Si deseas tener tu propia reserva de plantas medicinales, es conveniente que puedas recolectar las que se hallan en la zona donde vives. Aunque comprarlas en herboristerías siempre es una posibilidad, estudios comparativos han demostrado que las plantas medicinales cultivadas son menos activas que las que crecen silvestres. Así que ¡a recolectar!

La recolección de las plantas debe realizarse en el momento del ciclo de cultivo en que los aceites volátiles se hallan en su máxima concentración, que es la época que precede a la fructificación.

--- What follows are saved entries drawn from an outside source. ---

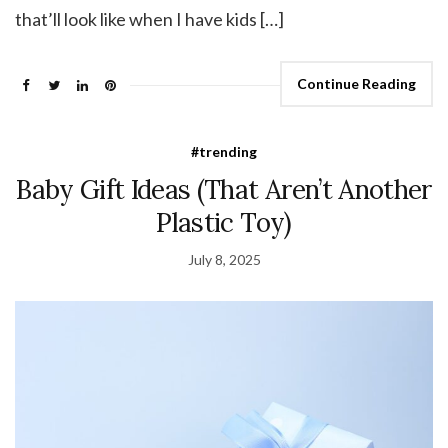
that’ll look like when I have kids […]
Continue Reading
#trending
Baby Gift Ideas (That Aren’t Another
Plastic Toy)
July 8, 2025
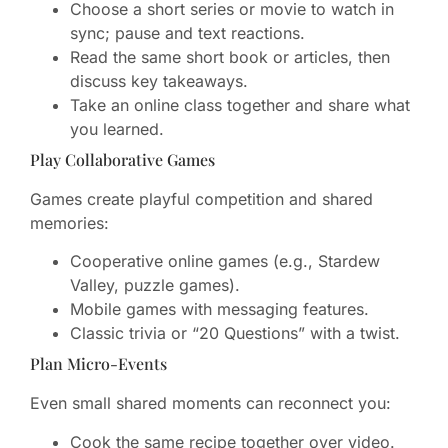
Choose a short series or movie to watch in
sync; pause and text reactions.
Read the same short book or articles, then
discuss key takeaways.
Take an online class together and share what
you learned.
Play Collaborative Games
Games create playful competition and shared
memories:
Cooperative online games (e.g., Stardew
Valley, puzzle games).
Mobile games with messaging features.
Classic trivia or “20 Questions” with a twist.
Plan Micro-Events
Even small shared moments can reconnect you:
Cook the same recipe together over video.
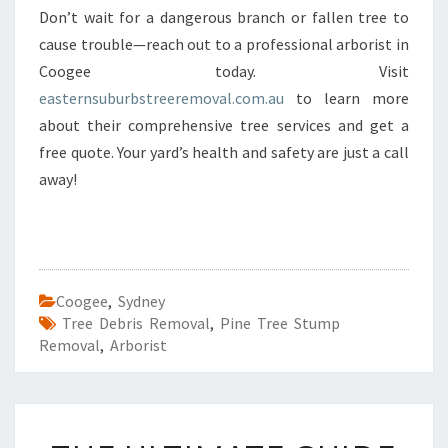
Don’t wait for a dangerous branch or fallen tree to
cause trouble—reach out to a professional arborist in
Coogee today. Visit
easternsuburbstreeremoval.com.au
to learn more
about their comprehensive tree services and get a
free quote. Your yard’s health and safety are just a call
away!
Coogee
,
Sydney
Tree Debris Removal
,
Pine Tree Stump
Removal
,
Arborist
T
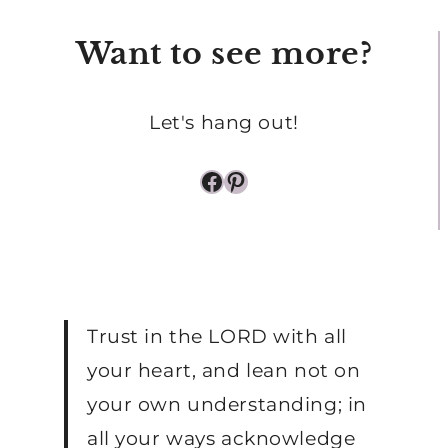
SLEEPING
Want to see more?
BABY
Let's hang out!
Facebook
Pinterest
Trust in the LORD with all
your heart, and lean not on
your own understanding; in
all your ways acknowledge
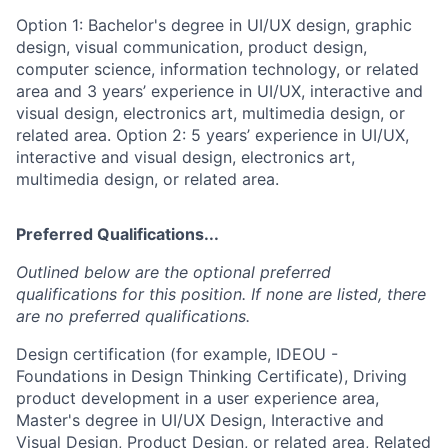
Option 1: Bachelor's degree in UI/UX design, graphic
design, visual communication, product design,
computer science, information technology, or related
area and 3 years’ experience in UI/UX, interactive and
visual design, electronics art, multimedia design, or
related area. Option 2: 5 years’ experience in UI/UX,
interactive and visual design, electronics art,
multimedia design, or related area.
Preferred Qualifications...
Outlined below are the optional preferred
qualifications for this position. If none are listed, there
are no preferred qualifications.
Design certification (for example, IDEOU -
Foundations in Design Thinking Certificate), Driving
product development in a user experience area,
Master's degree in UI/UX Design, Interactive and
Visual Design, Product Design, or related area, Related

También debes tener en cuenta las circunstancias climáticas del día en que las recolectas: mejor hacerlo en un día seco y después de que se haya evaporado el rocío, pero nunca cuando el sol ya esté alto.
Conviene saber que las hojas tienen más aceites volátiles y aromas antes de que se abra la flor. Recoge las flores cuando comienzan a abrirse o una vez abiertas del todo, según la planta de que se trate. Recolecta las semillas cuando estén maduras. Para facilitar la recolección, ata una tela fina alrededor de la planta, donde irán cayendo las semillas. Nunca uses bolsas de plástico ya que la semilla se pudriría.

En el caso de los frutos, se cosecharán cuando hayan alcanzado su desarrollo. Sin embargo, en ocasiones se deben recoger los frutos con fines terapéuticos antes de que adquieran su madurez.

Los tallos se cosechan en función del ciclo de la planta: los de tipo herbáceo en primavera-verano (antes de la floración) y los leñosos en otoño-invierno. Las cortezas se cosechan al terminar el ciclo de la planta o antes de su floración: la de los árboles en primavera y las de los arbustos en otoño. Las raíces también se recogen según el ciclo de la planta: algunas en primavera y la gran mayoría en otoño.

Recoge la parte de la planta que te interese, ya que no todas las partes de una misma planta tienen los mismos efectos. Pero no olvides que debes recoger sólo las plantas que reconozcas, ya que un error en la identificación de una planta puede tener consecuencias no deseadas en tu salud o la de tu familia. Ten presente realizar la recolección en lugares apartados de la contaminación.

Las plantas recolectadas conviene renovarlas cada año pues, salvo casos excepcionales, con el tiempo van perdiendo sus virtudes. Recuerda que las plantas se almacenan, una vez limpias de insectos, de hojas y flores en mal estado, en un lugar seco y oscuro.